Quickstart#
Using the Python SDK#
The following is a basic example to get started with the Python SDK.
import materialized_intelligence as mi
mi.set_api_key("your_api_key") # this can be skipped if set via the CLI with `mi login`
user_reviews = [
"I loved the product! It was easy to use and had a great user interface.",
"The product was okay, but the customer support could be better.",
"I had a terrible experience with the product. It didn't work as advertised and customer service was unhelpful."
]
results = mi.infer(user_reviews, system_prompt="Classify the review as positive, neutral, or negative.")
print(results)
This will output something like:
[
'This review is classified as positive. The reviewer expressed a strong affection for the product ("I loved the product") and mentioned two specific benefits: it was "easy to use" and had a "great user interface".',
'This review is neutral.',
'This review is negative.'
]
which preserves the original ordering of the inputs.

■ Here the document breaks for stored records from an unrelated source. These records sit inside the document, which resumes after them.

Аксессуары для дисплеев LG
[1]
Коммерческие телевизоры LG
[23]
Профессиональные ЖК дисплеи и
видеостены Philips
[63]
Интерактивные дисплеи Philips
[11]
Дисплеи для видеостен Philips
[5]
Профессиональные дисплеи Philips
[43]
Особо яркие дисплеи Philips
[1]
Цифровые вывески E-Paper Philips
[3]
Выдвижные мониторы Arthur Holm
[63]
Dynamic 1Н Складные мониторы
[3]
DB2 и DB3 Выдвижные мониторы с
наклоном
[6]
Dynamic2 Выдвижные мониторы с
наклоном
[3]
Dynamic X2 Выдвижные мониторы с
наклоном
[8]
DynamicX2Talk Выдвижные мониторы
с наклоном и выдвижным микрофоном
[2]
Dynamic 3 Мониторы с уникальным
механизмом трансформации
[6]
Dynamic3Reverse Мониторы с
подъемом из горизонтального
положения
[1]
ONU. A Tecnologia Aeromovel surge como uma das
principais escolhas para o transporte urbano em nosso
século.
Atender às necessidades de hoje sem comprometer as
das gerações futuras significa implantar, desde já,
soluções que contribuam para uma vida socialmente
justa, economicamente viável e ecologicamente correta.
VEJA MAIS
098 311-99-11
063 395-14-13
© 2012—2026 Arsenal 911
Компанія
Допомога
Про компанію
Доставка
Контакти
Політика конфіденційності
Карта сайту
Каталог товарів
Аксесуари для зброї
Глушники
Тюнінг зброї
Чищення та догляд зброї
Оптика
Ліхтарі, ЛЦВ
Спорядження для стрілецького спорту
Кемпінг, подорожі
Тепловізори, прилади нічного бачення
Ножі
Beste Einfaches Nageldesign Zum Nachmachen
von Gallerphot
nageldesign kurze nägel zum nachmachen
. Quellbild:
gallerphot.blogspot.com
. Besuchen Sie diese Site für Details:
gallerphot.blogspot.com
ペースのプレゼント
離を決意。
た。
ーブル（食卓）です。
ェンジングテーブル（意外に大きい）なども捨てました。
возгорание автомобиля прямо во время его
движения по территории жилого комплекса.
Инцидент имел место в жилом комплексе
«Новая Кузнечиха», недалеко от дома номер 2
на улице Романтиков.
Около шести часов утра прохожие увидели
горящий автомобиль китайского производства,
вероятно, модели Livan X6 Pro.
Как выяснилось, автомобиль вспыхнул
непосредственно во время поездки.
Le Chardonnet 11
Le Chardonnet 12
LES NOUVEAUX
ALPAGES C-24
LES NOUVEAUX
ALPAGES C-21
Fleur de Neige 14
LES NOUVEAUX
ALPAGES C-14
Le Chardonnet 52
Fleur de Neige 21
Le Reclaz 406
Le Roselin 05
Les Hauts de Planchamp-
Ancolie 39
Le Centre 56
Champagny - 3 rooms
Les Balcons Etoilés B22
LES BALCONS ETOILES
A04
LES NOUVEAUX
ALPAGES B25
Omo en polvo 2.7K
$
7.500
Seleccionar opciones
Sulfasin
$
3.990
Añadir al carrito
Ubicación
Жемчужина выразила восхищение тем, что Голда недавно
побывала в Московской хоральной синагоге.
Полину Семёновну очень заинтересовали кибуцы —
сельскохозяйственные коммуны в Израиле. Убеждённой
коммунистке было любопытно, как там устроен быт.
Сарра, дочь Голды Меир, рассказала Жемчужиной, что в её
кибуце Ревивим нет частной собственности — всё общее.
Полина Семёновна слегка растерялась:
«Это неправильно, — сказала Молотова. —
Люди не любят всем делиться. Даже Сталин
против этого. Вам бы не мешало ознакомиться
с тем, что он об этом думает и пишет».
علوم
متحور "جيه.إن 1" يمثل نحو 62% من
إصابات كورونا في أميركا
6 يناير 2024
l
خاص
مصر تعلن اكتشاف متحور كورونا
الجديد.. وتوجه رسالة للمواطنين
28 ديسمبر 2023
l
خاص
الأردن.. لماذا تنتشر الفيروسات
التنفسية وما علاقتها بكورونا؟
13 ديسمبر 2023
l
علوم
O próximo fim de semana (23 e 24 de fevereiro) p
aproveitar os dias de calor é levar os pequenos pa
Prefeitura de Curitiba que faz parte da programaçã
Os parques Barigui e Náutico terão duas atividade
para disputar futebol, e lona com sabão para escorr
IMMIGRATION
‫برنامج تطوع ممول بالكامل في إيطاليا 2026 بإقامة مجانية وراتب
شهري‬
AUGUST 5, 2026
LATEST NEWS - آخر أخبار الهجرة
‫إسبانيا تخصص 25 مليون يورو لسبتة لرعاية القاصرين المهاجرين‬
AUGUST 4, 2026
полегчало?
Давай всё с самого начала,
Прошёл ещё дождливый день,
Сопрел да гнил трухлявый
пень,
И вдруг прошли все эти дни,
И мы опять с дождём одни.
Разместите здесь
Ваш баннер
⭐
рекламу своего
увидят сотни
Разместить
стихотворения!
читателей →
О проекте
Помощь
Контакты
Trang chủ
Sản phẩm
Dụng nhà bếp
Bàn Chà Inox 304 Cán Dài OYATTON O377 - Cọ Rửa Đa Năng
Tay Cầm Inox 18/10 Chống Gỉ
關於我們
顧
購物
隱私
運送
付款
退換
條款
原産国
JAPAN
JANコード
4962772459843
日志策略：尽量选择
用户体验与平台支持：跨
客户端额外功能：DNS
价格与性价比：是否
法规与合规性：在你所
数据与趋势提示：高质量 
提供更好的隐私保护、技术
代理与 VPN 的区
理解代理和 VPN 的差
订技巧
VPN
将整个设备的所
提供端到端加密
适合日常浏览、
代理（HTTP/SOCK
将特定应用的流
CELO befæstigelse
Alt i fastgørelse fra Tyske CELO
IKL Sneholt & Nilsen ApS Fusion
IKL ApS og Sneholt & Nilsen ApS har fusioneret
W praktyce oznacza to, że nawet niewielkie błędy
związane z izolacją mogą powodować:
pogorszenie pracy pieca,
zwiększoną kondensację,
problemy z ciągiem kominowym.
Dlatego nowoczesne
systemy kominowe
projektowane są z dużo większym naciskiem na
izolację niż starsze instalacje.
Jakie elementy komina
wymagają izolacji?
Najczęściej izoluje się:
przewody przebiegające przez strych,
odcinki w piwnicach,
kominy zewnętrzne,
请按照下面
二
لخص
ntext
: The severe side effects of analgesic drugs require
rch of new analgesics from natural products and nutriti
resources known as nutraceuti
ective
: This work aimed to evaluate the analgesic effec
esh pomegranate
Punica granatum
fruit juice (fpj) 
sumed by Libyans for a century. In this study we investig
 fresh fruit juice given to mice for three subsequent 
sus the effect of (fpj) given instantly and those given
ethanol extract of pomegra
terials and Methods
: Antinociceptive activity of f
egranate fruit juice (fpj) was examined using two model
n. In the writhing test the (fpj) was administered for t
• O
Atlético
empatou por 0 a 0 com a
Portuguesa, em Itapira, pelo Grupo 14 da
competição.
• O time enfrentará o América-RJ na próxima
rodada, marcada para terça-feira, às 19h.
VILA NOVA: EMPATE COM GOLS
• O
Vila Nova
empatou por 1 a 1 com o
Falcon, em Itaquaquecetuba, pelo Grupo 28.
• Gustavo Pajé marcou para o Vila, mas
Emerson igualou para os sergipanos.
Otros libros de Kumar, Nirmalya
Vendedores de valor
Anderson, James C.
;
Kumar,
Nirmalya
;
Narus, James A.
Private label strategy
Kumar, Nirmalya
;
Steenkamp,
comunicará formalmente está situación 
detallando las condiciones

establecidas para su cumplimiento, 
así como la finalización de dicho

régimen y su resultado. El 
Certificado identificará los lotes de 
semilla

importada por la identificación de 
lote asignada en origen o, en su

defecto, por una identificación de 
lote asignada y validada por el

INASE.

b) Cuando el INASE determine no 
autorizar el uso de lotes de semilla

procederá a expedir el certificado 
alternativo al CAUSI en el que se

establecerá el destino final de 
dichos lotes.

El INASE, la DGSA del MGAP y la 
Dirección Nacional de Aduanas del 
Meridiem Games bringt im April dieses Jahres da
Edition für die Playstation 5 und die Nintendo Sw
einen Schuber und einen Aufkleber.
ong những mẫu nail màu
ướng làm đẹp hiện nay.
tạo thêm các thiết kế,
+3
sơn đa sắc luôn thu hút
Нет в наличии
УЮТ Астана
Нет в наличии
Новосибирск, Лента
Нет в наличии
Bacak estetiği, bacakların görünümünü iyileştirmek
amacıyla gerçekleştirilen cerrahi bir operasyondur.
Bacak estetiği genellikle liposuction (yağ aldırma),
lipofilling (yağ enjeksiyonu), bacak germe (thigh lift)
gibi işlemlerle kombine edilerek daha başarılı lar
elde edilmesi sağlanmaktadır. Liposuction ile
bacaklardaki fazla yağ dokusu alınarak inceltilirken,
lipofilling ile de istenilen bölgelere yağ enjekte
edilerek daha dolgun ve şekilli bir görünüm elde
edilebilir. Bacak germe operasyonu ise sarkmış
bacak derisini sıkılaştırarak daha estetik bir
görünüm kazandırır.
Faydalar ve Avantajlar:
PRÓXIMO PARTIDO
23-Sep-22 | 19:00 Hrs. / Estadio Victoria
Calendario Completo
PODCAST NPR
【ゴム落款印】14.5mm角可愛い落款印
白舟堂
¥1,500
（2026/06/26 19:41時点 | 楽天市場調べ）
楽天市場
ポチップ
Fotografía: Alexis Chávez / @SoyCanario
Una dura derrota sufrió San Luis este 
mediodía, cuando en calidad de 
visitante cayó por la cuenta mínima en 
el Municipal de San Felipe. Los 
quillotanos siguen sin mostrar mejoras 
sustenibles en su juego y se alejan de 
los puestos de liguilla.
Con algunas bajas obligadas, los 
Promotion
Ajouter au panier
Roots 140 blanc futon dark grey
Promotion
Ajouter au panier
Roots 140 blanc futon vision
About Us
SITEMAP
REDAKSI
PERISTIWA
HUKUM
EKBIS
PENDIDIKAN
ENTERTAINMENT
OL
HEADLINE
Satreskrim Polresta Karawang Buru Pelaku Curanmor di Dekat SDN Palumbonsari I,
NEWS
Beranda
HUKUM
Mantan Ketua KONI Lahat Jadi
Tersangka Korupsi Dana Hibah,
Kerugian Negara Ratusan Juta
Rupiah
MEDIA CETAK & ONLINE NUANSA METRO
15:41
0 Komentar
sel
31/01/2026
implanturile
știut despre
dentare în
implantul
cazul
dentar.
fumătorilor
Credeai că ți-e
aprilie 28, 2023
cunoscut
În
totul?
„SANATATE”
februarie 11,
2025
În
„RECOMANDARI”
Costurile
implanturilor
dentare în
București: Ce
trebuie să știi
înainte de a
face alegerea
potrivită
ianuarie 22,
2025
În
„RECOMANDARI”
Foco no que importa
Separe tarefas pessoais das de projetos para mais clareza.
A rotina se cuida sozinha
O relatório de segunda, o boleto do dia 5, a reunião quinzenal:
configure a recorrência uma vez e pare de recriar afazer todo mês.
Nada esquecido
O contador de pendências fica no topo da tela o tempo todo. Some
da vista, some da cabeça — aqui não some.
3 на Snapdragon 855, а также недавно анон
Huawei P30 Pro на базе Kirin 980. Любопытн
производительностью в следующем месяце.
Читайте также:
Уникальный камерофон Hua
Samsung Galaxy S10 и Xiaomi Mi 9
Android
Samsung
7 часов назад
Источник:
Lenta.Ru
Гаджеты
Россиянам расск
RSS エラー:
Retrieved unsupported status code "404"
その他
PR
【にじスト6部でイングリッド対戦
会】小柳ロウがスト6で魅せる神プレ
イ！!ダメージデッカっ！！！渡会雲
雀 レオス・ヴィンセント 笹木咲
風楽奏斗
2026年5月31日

Structuring outputs with JSON schemas#
In the above example, we’re trying to perform a simple classification task. In such cases, we may want structured outputs. We can accomplish this by passing in a JSON schema to guide the LLM to output the correct format using the json_schema
parameter.
import materialized_intelligence as mi
mi.set_api_key("your_api_key") # this can be skipped if set via the CLI with `mi login`
user_reviews = [
"I loved the product! It was easy to use and had a great user interface.",
"The product was okay, but the customer support could be better.",
"I had a terrible experience with the product. It didn't work as advertised and customer service was unhelpful."
]
json_schema = {
"type": "object",
"properties": {
"classification": {
"type": "string",
"enum": ["positive", "neutral", "negative"]
}
}
}
results = mi.infer(user_reviews, system_prompt="Classify the review as positive, neutral, or negative.", json_schema=json_schema)
print(results)
Now we should obtain the following output:
[
{"classification": "positive"},
{"classification": "neutral"},
{"classification": "negative"}
]
Using Files#
You can also use files to pass in data. We currently support CSV, Parquet, and TXT files. If you’re using a TXT file, each line should represent a single input. If you’re using a CSV or Parquet file, you must specify the column name that contains the inputs using the column
parameter.
import materialized_intelligence as mi
results = mi.infer(
inputs='my_file.csv',
column='reviews',
system_prompt='Classify the review as positive, neutral, or negative.',
)
print(results)
You can view the full details of the SDK at Python SDK.
Moving to Production#
So far we’ve shown what it looks like to use prototyping jobs (priority 0, default). After working with a small amount of data using prototyping jobs, you’ll likely want to move to production jobs (priority 1) which are less expensive and have higher quotas. To do so, you simply need to set the job_priority
parameter to 1:
job_id = mi.infer(inputs='my_file.csv', column='reviews', system_prompt='Classify the review as positive, neutral, or negative.', job_priority=1)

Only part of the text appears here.